**Dataset content**:
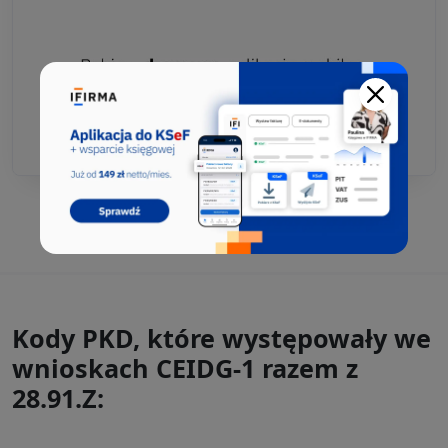
Kody PKD, które występowały we
wnioskach CEIDG-1 razem z
28.91.Z:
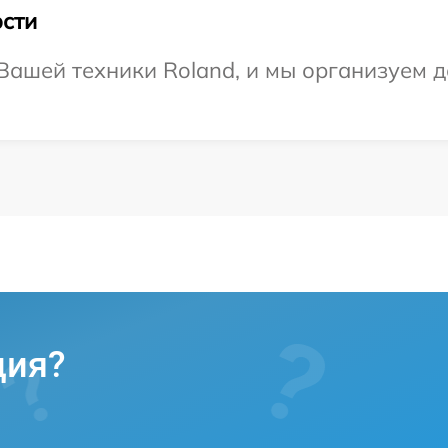
сти
ашей техники Roland, и мы организуем д
ция?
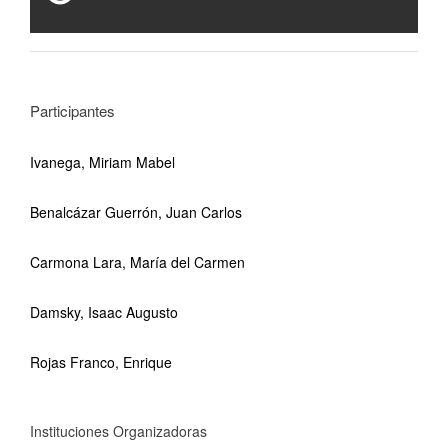
Participantes
Ivanega, Miriam Mabel
Benalcázar Guerrón, Juan Carlos
Carmona Lara, María del Carmen
Damsky, Isaac Augusto
Rojas Franco, Enrique
Instituciones Organizadoras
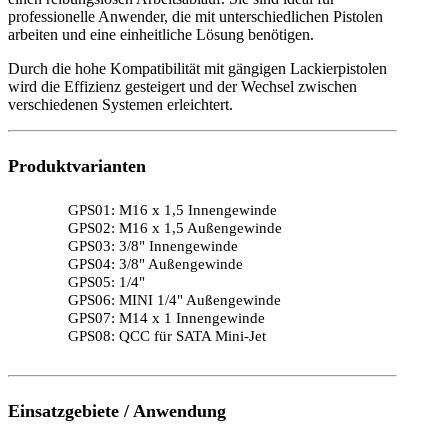
professionelle Anwender, die mit unterschiedlichen Pistolen
arbeiten und eine einheitliche Lösung benötigen.
Durch die hohe Kompatibilität mit gängigen Lackierpistolen
wird die Effizienz gesteigert und der Wechsel zwischen
verschiedenen Systemen erleichtert.
Produktvarianten
GPS01: M16 x 1,5 Innengewinde
GPS02: M16 x 1,5 Außengewinde
GPS03: 3/8" Innengewinde
GPS04: 3/8" Außengewinde
GPS05: 1/4"
GPS06: MINI 1/4" Außengewinde
GPS07: M14 x 1 Innengewinde
GPS08: QCC für SATA Mini-Jet
Einsatzgebiete / Anwendung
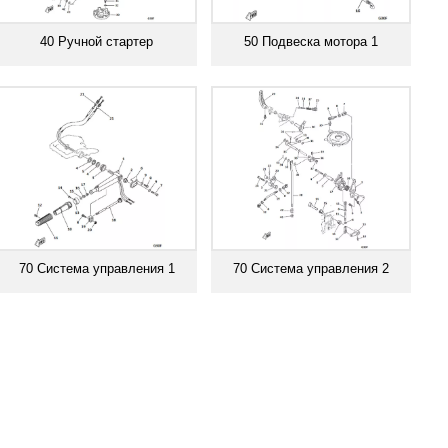
40 Ручной стартер
50 Подвеска мотора 1
Смотреть все
Смотреть все
70 Система управления 1
70 Система управления 2
Смотреть все
Смотреть все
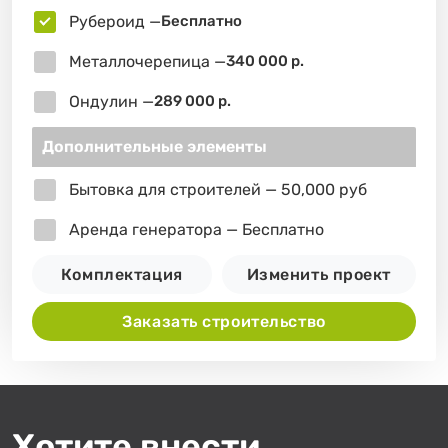
Рубероид —
Бесплатно
Металлочерепица —
340 000 р.
Ондулин —
289 000 р.
Дополнительные элементы
Бытовка для строителей — 50,000 руб
Аренда генератора — Бесплатно
Комплектация
Изменить проект
Заказать строительство
Хотите внести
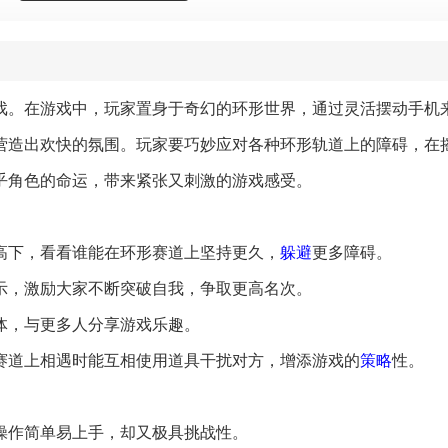
戏。在游戏中，玩家置身于奇幻的环形世界，通过灵活摆动手机
营造出欢快的氛围。玩家要巧妙应对各种环形轨道上的障碍，在
乎角色的命运，带来紧张又刺激的游戏感受。
高下，看看谁能在环形赛道上坚持更久，
躲避
更多障碍。
展示，激励大家不断突破自我，争取更高名次。
体，与更多人分享游戏乐趣。
在赛道上相遇时能互相使用道具干扰对方，增添游戏的
策略
性。
，操作简单易上手，却又极具挑战性。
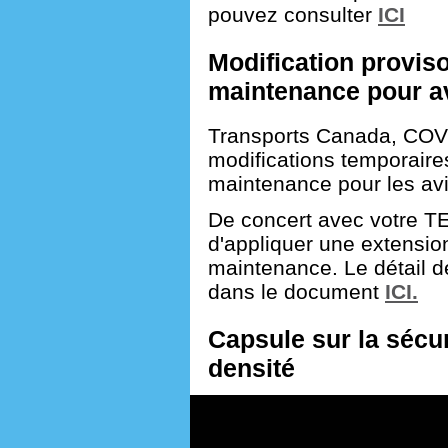
pouvez consulter
ICI
Modification proviso
maintenance pour a
Transports Canada, COVI
modifications temporaires
maintenance pour les avi
De concert avec votre TE
d'appliquer une extension
maintenance. Le détail d
dans le document
ICI.
Capsule sur la sécur
densité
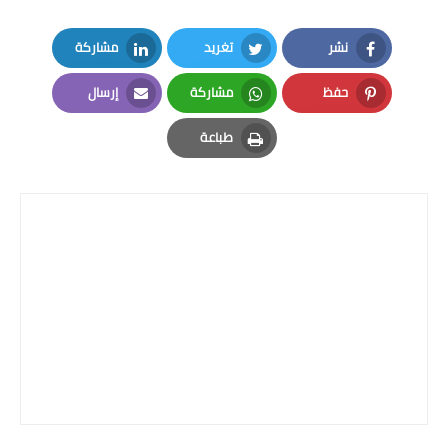
المرحلة الاعدادية
نشر
تغريد
مشاركة
ملازم دراسية
LinkedIn
Twitter
Facebook
حفظ
مشاركة
إرسال
المرحلة الابتدائية
Email
Whatsapp
Pinterest
طباعة
المرحلة المتوسطة
Print
المرحلة الاعدادية
دروس
المرحلة الابتدائية
المرحلة المتوسطة
المرحلة الاعدادية
مواضيع انشاء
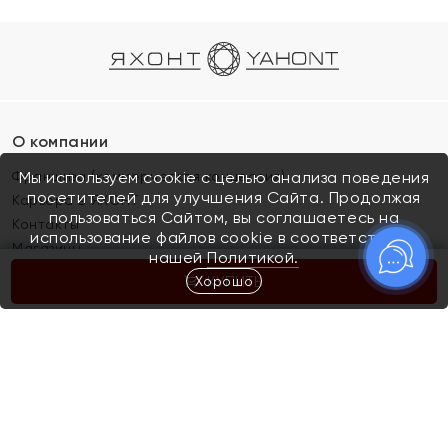
О компании
Франшиза (коммерческая концессия)
Мы используем cookie с целью анализа поведения
посетителей для улучшения Сайта. Продолжая
Карьера в ЯХОНТ
пользоваться Сайтом, вы соглашаетесь на
Контакты
использование файлов cookie в соответствии с
Магазины
нашей
Политикой.
Хорошо
КУПИТЬ
Покупателям
Как определить размер украшения
Киров
Акции
Магазины
Скупка и обмен золота
Отзывы
Электронный подарочный сертификат
Помолвка и свадьба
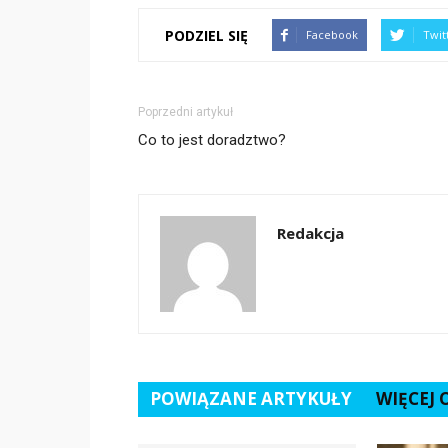
PODZIEL SIĘ
Facebook
Twit
Poprzedni artykuł
Co to jest doradztwo?
Redakcja
POWIĄZANE ARTYKUŁY
WIĘCEJ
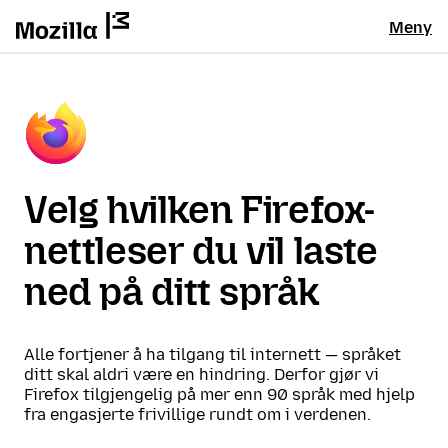
Meny
Velg hvilken Firefox-
nettleser du vil laste
ned på ditt språk
Alle fortjener å ha tilgang til internett — språket
ditt skal aldri være en hindring. Derfor gjør vi
Firefox tilgjengelig på mer enn 90 språk med hjelp
fra engasjerte frivillige rundt om i verdenen.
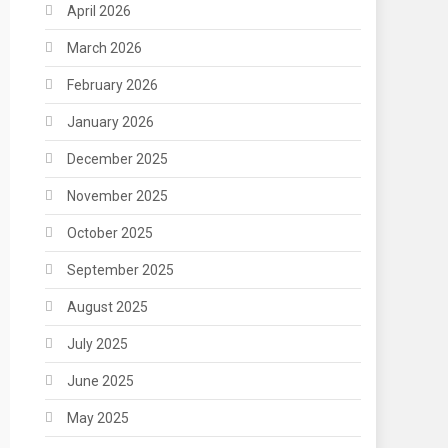
April 2026
March 2026
February 2026
January 2026
December 2025
November 2025
October 2025
September 2025
August 2025
July 2025
June 2025
May 2025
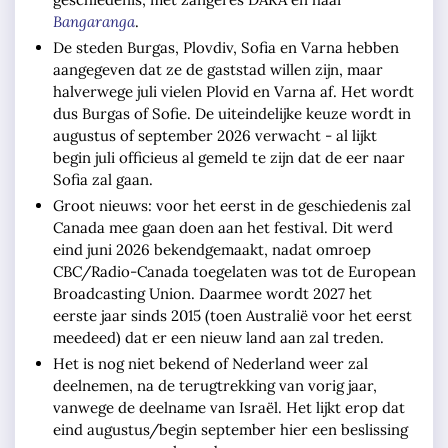
Bangaranga
.
De steden Burgas, Plovdiv, Sofia en Varna hebben
aangegeven dat ze de gaststad willen zijn, maar
halverwege juli vielen Plovid en Varna af. Het wordt
dus Burgas of Sofie. De uiteindelijke keuze wordt in
augustus of september 2026 verwacht - al lijkt
begin juli officieus al gemeld te zijn dat de eer naar
Sofia zal gaan.
Groot nieuws: voor het eerst in de geschiedenis zal
Canada mee gaan doen aan het festival. Dit werd
eind juni 2026 bekendgemaakt, nadat omroep
CBC/Radio-Canada toegelaten was tot de European
Broadcasting Union. Daarmee wordt 2027 het
eerste jaar sinds 2015 (toen Australië voor het eerst
meedeed) dat er een nieuw land aan zal treden.
Het is nog niet bekend of Nederland weer zal
deelnemen, na de terugtrekking van vorig jaar,
vanwege de deelname van Israël. Het lijkt erop dat
eind augustus/begin september hier een beslissing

**About this task**:
Copy each entry exactly as written. Pictures do not belong in the copy.

**Written solution**:
Kody PKD, które występowały we
wnioskach CEIDG-1 razem z
28.91.Z:
сти
ашей техники Roland, и мы организуем д
ция?
Participantes
Ivanega, Miriam Mabel
Benalcázar Guerrón, Juan Carlos
Carmona Lara, María del Carmen
Damsky, Isaac Augusto
Rojas Franco, Enrique
Instituciones Organizadoras
professionelle Anwender, die mit unterschiedlichen Pistolen
arbeiten und eine einheitliche Lösung benötigen.
Durch die hohe Kompatibilität mit gängigen Lackierpistolen
wird die Effizienz gesteigert und der Wechsel zwischen
verschiedenen Systemen erleichtert.
Produktvarianten
GPS01: M16 x 1,5 Innengewinde
GPS02: M16 x 1,5 Außengewinde
GPS03: 3/8" Innengewinde
GPS04: 3/8" Außengewinde
GPS05: 1/4"
GPS06: MINI 1/4" Außengewinde
GPS07: M14 x 1 Innengewinde
GPS08: QCC für SATA Mini-Jet
Einsatzgebiete / Anwendung
40 Ручной стартер
50 Подвеска мотора 1
Смотреть все
Смотреть все
70 Система управления 1
70 Система управления 2
Смотреть все
Смотреть все
Рубероид —
Бесплатно
Металлочерепица —
340 000 р.
Ондулин —
289 000 р.
Дополнительные элементы
Бытовка для строителей — 50,000 руб
Аренда генератора — Бесплатно
Комплектация
Изменить проект
Заказать строительство
Хотите внести
戏。在游戏中，玩家置身于奇幻的环形世界，通过灵活摆动手机
营造出欢快的氛围。玩家要巧妙应对各种环形轨道上的障碍，在
乎角色的命运，带来紧张又刺激的游戏感受。
高下，看看谁能在环形赛道上坚持更久，
躲避
更多障碍。
展示，激励大家不断突破自我，争取更高名次。
体，与更多人分享游戏乐趣。
在赛道上相遇时能互相使用道具干扰对方，增添游戏的
策略
性。
，操作简单易上手，却又极具挑战性。
pouvez consulter
ICI
Modification proviso
maintenance pour a
Transports Canada, COVI
modifications temporaires
maintenance pour les avi
De concert avec votre TE
d'appliquer une extension
maintenance. Le détail d
dans le document
ICI.
Capsule sur la sécur
densité
المرحلة الاعدادية
نشر
تغريد
مشاركة
ملازم دراسية
LinkedIn
Twitter
Facebook
حفظ
مشاركة
إرسال
المرحلة الابتدائية
Email
Whatsapp
Pinterest
طباعة
المرحلة المتوسطة
Print
المرحلة الاعدادية
دروس
المرحلة الابتدائية
المرحلة المتوسطة
المرحلة الاعدادية
مواضيع انشاء
О компании
Франшиза (коммерческая концессия)
Мы используем cookie с целью анализа поведения
посетителей для улучшения Сайта. Продолжая
Карьера в ЯХОНТ
пользоваться Сайтом, вы соглашаетесь на
Контакты
использование файлов cookie в соответствии с
Магазины
нашей
Политикой.
Хорошо
КУПИТЬ
Покупателям
Как определить размер украшения
Киров
Акции
Магазины
Скупка и обмен золота
Отзывы
Электронный подарочный сертификат
Помолвка и свадьба
PODZIEL SIĘ
Facebook
Twit
Poprzedni artykuł
Co to jest doradztwo?
Redakcja
POWIĄZANE ARTYKUŁY
WIĘCEJ
Meny
Velg hvilken Firefox-
nettleser du vil laste
ned på ditt språk
Alle fortjener å ha tilgang til internett — språket
ditt skal aldri være en hindring. Derfor gjør vi
Firefox tilgjengelig på mer enn 90 språk med hjelp
fra engasjerte frivillige rundt om i verdenen.
April 2026
March 2026
February 2026
January 2026
December 2025
November 2025
October 2025
September 2025
August 2025
July 2025
June 2025
May 2025
Bangaranga
.
De steden Burgas, Plovdiv, Sofia en Varna hebben
aangegeven dat ze de gaststad willen zijn, maar
halverwege juli vielen Plovid en Varna af. Het wordt
dus Burgas of Sofie. De uiteindelijke keuze wordt in
augustus of september 2026 verwacht - al lijkt
begin juli officieus al gemeld te zijn dat de eer naar
Sofia zal gaan.
Groot nieuws: voor het eerst in de geschiedenis zal
Canada mee gaan doen aan het festival. Dit werd
eind juni 2026 bekendgemaakt, nadat omroep
CBC/Radio-Canada toegelaten was tot de European
Broadcasting Union. Daarmee wordt 2027 het
eerste jaar sinds 2015 (toen Australië voor het eerst
meedeed) dat er een nieuw land aan zal treden.
Het is nog niet bekend of Nederland weer zal
deelnemen, na de terugtrekking van vorig jaar,
vanwege de deelname van Israël. Het lijkt erop dat
eind augustus/begin september hier een beslissing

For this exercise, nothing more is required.